The original reason for selecting this photograph for the delectation and delight of viewers was because in a way it typifies that instant type of snapshot where capturing an image of people or an object is paramount, and everything else, it could be said, is overlooked. So, we have a motorcar and occupants in a setting that could not have been better chosen if the photographer had been seeking the prize for the ‘most cluttered background’ in some bizarre competition.

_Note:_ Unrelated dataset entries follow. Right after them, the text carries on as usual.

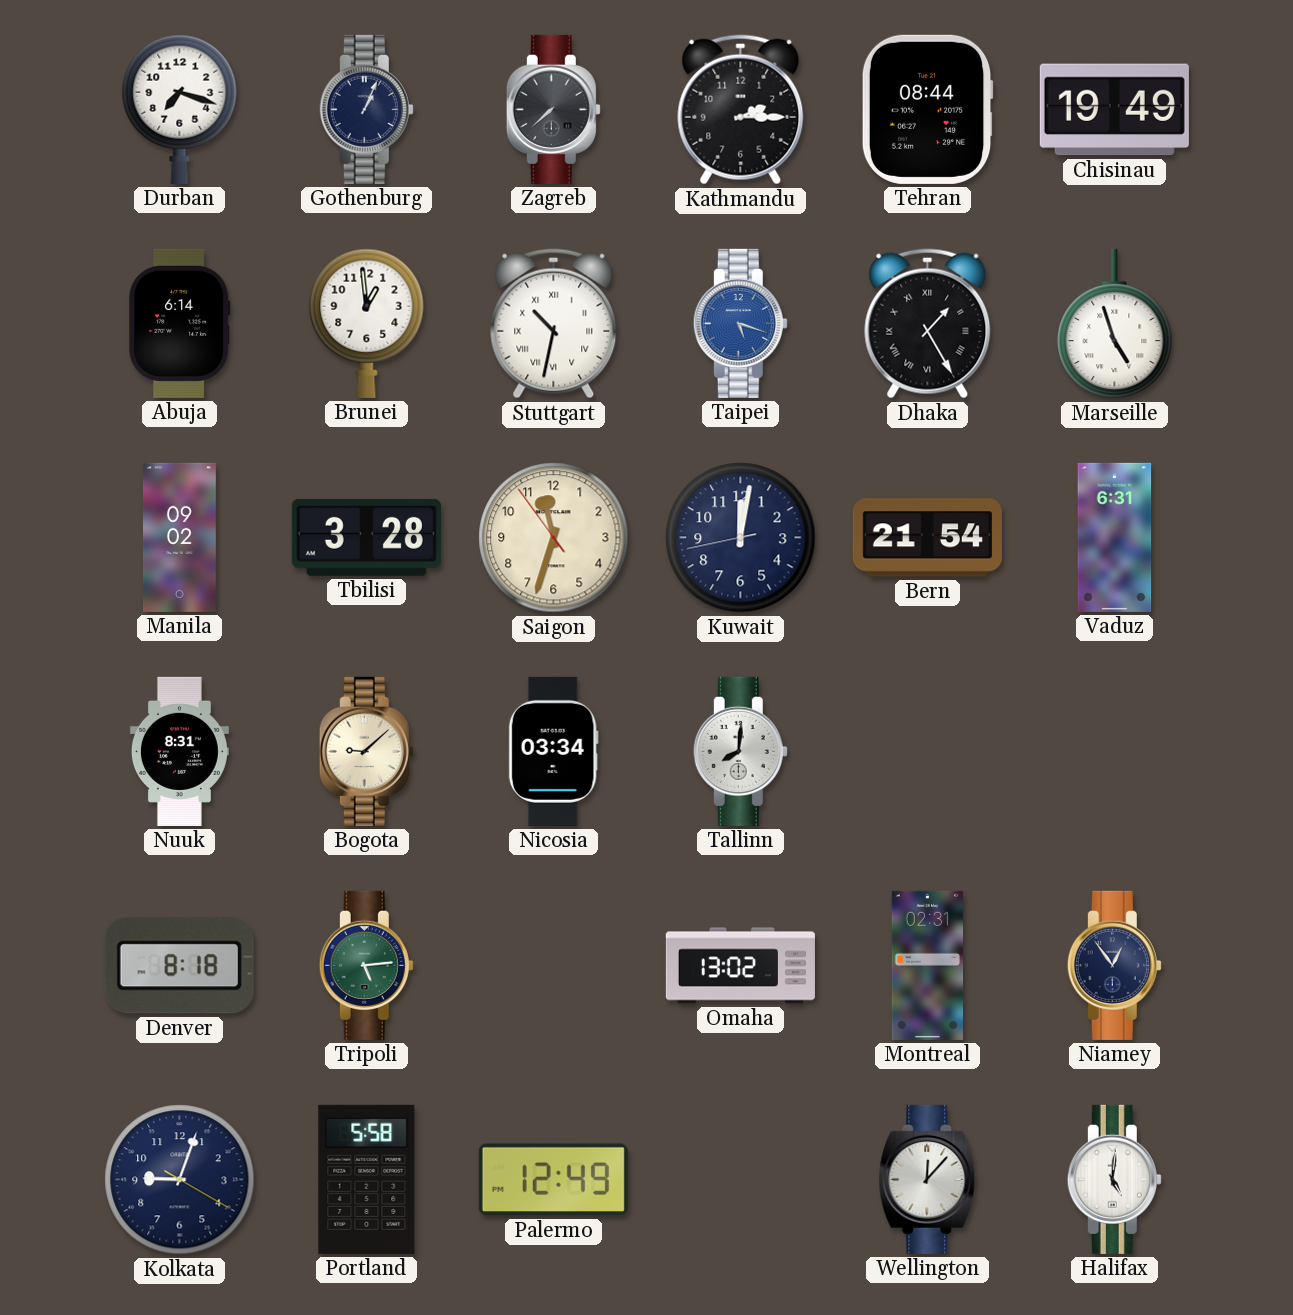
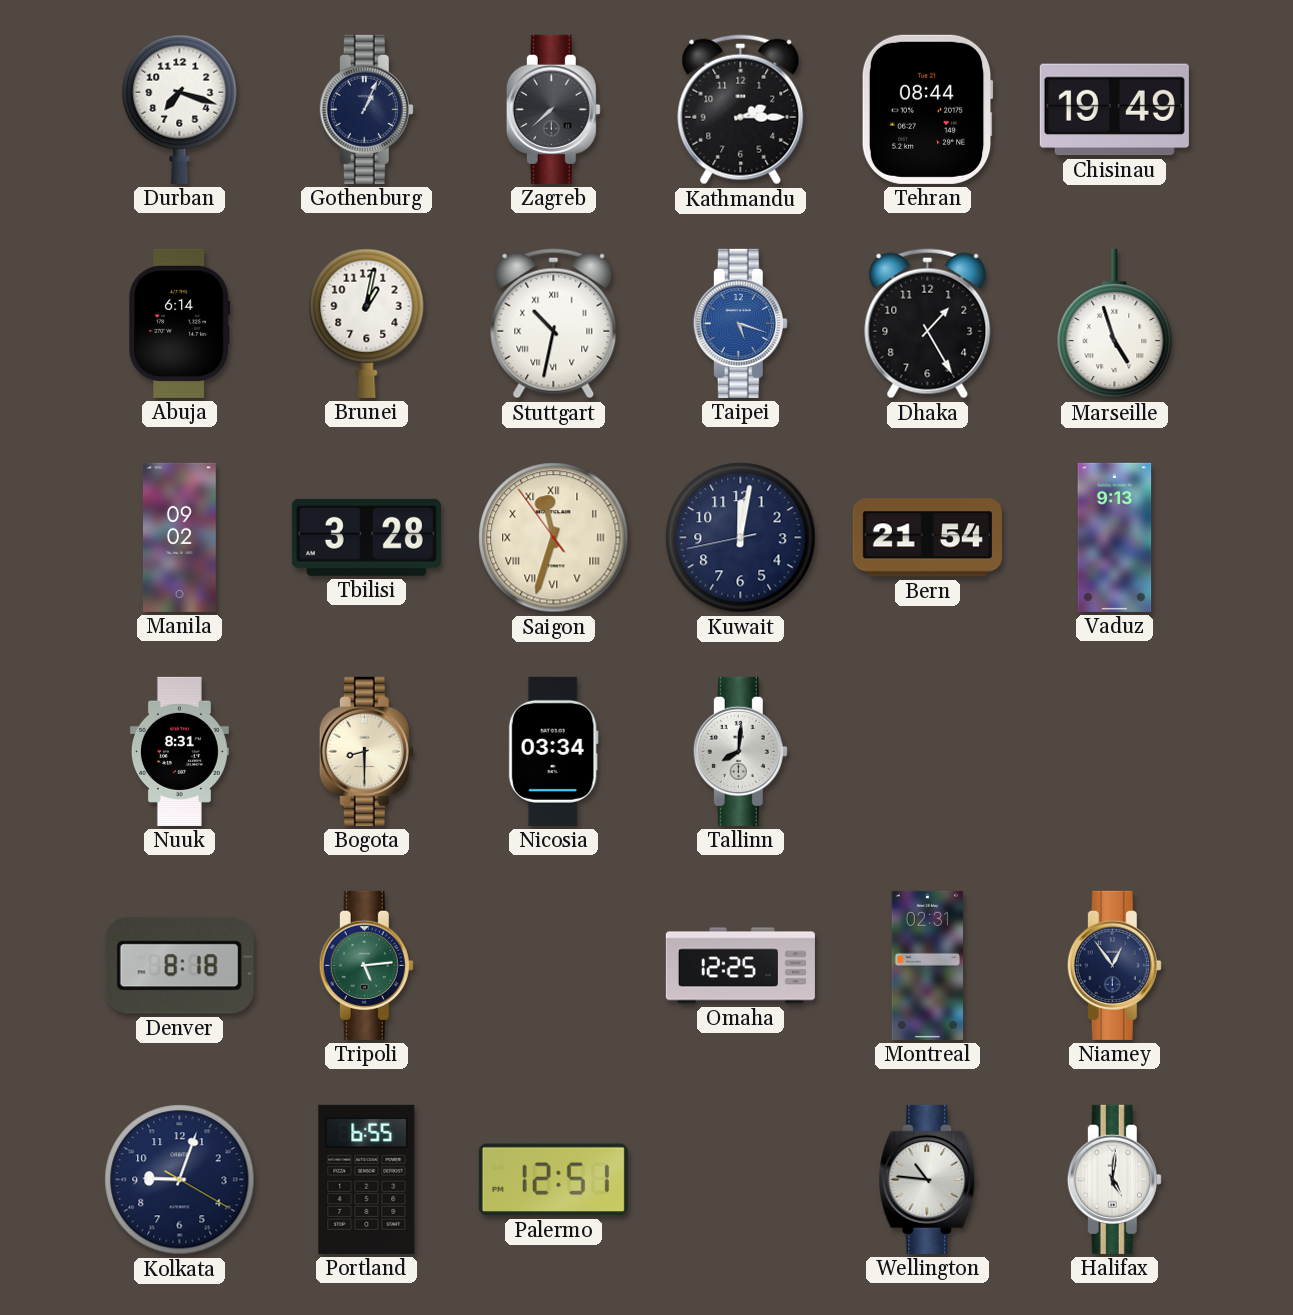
Brunei: 12:59 -> 1:02
Dhaka numerals: Roman -> Arabic
Saigon numerals: Arabic -> Roman
Vaduz: 6:31 -> 9:13
Bogota: 9:08 -> 8:30
Omaha: 13:02 -> 12:25
Portland: 5:58 -> 6:55
Palermo: 12:49 -> 12:51
Wellington: 12:07 -> 10:46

Apart from the tree growing out of the bonnet of the car like an over-large mascot, the lady in the driver’s seat has a gatepost decorating her hat, the chauffeur relegated to the dickey seat supports a sign-board, whilst the eye is drawn to the darkness below the bridge as much as to the featured vehicle. In addition there is the jumble of fencing and scrappy vegetation. We have all seen such pictures before, perhaps even taken them ourselves, where something like a telegraph pole appears to emerge from the car’s roof like a giant radio-aerial, or similar incongruities are not noticed until the actual photograph is viewed. This is often a result of haste, but judging by the poise of the people it does not seem to have been the case on this occasion.
However, we can at least identify the car as it has the letters BSA on the front grille. Here is though another example where a vehicle that was produced in respectable numbers between its introduction in 1922 and demise in 1925, with output running at around 1000 per annum, appears to have received only scanty attention in the motoring history books.
Mechanically it is actually quite an interesting machine since beneath the bonnet was an air-cooled 90º V-twin marginally over-square engine of 1075 cc, with push-rod actuated overhead valves and made at the Coventry Hotchkiss factory. There was a double-plate clutch with cork inserts of the type soon to be familiar to Morris car owners, a 3-speed & reverse gearbox, and shaft transmission with worm final drive. There was also electric lighting and a starter. Slightly pricey perhaps at £225, it was though good for more than 50 mph, sound and reliable, and so it is a little odd that the BSA Ten does not seem to be somewhat better known.